**Records excerpted from a collection**
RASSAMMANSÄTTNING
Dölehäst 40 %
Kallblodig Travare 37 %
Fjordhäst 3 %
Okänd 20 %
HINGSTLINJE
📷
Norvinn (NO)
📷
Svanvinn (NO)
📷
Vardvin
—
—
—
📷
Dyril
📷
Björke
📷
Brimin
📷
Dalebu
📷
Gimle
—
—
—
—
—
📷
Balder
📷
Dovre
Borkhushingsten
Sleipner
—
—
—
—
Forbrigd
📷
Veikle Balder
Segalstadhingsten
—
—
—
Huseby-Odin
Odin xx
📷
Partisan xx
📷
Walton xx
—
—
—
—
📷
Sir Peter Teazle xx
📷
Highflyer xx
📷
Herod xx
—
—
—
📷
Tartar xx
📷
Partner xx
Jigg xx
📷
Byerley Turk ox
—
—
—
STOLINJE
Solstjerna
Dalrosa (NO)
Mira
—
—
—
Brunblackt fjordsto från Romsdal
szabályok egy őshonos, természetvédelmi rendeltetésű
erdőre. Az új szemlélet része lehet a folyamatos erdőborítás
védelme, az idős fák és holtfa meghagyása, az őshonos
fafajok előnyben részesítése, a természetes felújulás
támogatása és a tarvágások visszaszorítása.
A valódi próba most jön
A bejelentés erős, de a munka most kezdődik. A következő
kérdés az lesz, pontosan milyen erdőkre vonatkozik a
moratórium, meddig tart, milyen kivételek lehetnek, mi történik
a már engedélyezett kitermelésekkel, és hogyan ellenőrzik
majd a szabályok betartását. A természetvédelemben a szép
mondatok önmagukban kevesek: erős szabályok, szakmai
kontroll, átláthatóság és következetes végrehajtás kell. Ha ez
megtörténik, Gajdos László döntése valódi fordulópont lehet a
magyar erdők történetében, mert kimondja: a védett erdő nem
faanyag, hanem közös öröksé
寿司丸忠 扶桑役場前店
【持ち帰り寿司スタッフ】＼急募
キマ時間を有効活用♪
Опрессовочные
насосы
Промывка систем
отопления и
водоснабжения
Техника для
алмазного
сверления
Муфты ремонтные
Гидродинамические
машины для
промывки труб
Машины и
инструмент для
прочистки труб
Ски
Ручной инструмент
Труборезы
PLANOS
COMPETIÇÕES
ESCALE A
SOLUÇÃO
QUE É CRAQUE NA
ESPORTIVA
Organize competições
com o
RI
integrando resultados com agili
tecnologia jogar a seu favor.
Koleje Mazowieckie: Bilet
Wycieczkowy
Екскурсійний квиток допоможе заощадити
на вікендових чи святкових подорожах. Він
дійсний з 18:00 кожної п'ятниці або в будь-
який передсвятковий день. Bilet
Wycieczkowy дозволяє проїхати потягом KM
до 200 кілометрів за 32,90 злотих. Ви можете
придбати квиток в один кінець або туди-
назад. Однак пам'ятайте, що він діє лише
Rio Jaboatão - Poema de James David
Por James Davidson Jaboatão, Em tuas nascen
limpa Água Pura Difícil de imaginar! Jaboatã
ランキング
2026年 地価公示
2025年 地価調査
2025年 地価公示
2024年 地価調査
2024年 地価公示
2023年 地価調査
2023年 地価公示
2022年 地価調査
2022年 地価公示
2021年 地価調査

**Goal of the exercise**
Beginning with the line that has "Sir Peter Teazle xx" and ending with the line that has "moratórium, meddig tart, milyen", set down the lines above exactly and include no others.

**Final answer**
Sir Peter Teazle xx
📷
Highflyer xx
📷
Herod xx
—
—
—
📷
Tartar xx
📷
Partner xx
Jigg xx
📷
Byerley Turk ox
—
—
—
STOLINJE
Solstjerna
Dalrosa (NO)
Mira
—
—
—
Brunblackt fjordsto från Romsdal
szabályok egy őshonos, természetvédelmi rendeltetésű
erdőre. Az új szemlélet része lehet a folyamatos erdőborítás
védelme, az idős fák és holtfa meghagyása, az őshonos
fafajok előnyben részesítése, a természetes felújulás
támogatása és a tarvágások visszaszorítása.
A valódi próba most jön
A bejelentés erős, de a munka most kezdődik. A következő
kérdés az lesz, pontosan milyen erdőkre vonatkozik a
moratórium, meddig tart, milyen kivételek lehetnek, mi történik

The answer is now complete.